There are several ways to automate this :
- static analysis ;
- emulation ;
- instrumentation ;
- debugging.
I attempted to emulate the code using Unicorn, but I encountered an issue where Unicorn would not properly handle XMM
registers. Plus, it also turned out that a valid unicorn script would take up too long to complete, since decryption process goes through quite a lot of instructions.
I gave up unicorn and tried miasm, but miasm cannot handle aesenc
/aesdec
instructions.
I ended up using gdb/peda to automate the execution. Here is the resulting script:
def parse_instruction(line) -> Tuple[str, str, str]:
line = line.split()
addr, instr, args = line[0][:-1], line[1], line[2] if len(line) > 2 else None
return addr, instr, args
def get_current_ins() -> str:
return peda.current_inst(peda.getreg("rip"))[1].split()[0]
def get_xmm(reg) -> int:
out = peda.execute_redirect(f'p ${reg}.uint128')

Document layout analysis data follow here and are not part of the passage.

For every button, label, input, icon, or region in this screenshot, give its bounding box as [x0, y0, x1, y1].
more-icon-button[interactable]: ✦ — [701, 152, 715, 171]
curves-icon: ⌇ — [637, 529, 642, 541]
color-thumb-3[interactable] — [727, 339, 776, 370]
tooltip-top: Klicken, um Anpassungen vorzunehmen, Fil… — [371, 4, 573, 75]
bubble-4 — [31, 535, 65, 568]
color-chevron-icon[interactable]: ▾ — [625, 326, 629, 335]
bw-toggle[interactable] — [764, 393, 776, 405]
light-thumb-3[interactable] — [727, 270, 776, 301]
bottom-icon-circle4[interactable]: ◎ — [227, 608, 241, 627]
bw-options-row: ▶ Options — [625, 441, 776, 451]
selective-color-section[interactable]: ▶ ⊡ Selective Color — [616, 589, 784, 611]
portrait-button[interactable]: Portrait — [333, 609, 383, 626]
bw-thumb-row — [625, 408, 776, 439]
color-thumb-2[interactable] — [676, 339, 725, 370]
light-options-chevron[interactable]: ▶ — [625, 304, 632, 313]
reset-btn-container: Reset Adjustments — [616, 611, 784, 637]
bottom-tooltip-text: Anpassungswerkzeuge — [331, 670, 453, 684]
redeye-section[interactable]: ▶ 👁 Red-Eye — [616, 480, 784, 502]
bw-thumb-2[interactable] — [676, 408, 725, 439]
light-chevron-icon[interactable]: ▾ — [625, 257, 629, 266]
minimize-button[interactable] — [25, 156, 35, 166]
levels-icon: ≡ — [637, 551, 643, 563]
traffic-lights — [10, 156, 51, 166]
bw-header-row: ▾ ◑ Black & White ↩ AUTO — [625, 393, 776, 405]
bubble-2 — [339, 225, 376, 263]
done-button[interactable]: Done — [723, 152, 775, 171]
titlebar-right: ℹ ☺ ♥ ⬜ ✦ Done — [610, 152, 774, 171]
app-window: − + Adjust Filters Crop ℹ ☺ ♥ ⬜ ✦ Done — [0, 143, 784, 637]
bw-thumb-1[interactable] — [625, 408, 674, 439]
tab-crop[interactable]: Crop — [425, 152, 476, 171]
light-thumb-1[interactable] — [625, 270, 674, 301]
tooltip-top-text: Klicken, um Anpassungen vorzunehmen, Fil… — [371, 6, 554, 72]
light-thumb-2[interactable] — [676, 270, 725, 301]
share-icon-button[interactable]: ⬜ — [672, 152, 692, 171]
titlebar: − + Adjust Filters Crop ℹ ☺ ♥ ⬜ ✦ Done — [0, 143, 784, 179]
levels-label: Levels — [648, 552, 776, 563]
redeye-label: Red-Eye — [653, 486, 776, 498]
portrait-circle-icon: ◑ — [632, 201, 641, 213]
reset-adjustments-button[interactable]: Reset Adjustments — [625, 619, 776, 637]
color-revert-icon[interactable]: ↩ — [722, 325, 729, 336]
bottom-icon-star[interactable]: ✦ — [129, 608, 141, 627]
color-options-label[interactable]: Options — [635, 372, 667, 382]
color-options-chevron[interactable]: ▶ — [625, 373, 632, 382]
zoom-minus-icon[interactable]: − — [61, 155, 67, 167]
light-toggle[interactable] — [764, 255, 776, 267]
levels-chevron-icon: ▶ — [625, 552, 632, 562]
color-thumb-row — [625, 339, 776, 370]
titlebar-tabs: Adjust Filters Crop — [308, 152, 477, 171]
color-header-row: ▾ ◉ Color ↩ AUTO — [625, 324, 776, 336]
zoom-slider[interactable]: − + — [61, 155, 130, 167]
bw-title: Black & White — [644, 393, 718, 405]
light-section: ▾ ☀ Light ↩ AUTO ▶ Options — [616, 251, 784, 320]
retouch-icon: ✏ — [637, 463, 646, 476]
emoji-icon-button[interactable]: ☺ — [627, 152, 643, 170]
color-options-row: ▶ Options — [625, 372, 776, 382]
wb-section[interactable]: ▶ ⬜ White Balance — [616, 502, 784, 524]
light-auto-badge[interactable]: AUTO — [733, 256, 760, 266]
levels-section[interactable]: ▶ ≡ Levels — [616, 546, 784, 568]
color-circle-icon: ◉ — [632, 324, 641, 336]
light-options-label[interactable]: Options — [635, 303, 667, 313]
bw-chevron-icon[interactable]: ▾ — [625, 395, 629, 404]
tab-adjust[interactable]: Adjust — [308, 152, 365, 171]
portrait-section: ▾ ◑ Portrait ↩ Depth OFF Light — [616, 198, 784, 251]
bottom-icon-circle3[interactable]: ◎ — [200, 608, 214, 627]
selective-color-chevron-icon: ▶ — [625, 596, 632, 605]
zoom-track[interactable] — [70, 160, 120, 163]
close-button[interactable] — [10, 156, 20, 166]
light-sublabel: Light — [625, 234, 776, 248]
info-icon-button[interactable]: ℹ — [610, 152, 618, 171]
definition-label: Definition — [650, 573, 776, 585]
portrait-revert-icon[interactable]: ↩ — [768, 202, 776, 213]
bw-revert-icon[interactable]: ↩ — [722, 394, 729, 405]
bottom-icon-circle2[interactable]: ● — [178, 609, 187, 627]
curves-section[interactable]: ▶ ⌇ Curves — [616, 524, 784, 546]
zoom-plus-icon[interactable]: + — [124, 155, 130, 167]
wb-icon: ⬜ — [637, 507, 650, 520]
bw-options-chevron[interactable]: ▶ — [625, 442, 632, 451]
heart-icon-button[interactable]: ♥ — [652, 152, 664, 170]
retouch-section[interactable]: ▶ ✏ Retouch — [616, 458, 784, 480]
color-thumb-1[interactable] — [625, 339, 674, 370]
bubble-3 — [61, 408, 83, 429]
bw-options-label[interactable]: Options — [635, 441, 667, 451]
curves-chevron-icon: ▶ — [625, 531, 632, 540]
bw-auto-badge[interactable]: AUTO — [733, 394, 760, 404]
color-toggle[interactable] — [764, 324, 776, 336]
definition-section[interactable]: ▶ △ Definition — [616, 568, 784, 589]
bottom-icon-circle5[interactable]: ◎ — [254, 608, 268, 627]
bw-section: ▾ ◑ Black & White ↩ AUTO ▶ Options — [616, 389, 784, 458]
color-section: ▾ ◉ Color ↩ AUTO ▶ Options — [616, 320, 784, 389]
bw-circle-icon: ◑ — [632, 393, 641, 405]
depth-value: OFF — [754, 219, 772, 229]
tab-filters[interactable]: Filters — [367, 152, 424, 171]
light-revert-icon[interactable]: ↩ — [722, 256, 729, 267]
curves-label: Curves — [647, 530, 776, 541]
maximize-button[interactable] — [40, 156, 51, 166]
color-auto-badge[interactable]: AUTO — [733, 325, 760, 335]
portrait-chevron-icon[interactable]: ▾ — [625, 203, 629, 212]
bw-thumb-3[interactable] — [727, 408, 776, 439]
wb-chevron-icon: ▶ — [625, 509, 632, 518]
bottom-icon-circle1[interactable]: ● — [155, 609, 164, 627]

val = int(out.split()[2], 16)
if val == 0:
return 0
hexval = hex(val)[2:].zfill(32)
return int.from_bytes(bytes.fromhex(hexval), 'little')
def set_xmm(reg, bytes):
peda.execute(f'set ${reg}.v={hex(int.from_bytes(bytes,"big"))}')
def setup_bp_from_disassembly(relevant_instructions: list, ret_on_first_match = False):
rip = peda.getreg("rip")
out = peda.disassemble(hex(rip), hex(rip+0x200))
lines = out.splitlines()
for i, line in enumerate(lines):
addr, instr, args = parse_instruction(line)
if instr in relevant_instructions:
peda.execute(f'break *{addr}')
if ret_on_first_match:
return
def setup():
peda.execute('peda set option context ""')
peda.execute('peda set option clearscr off')
try: # I also had pwndbg installed
pwndbg.gdb.execute('set context-output /dev/null')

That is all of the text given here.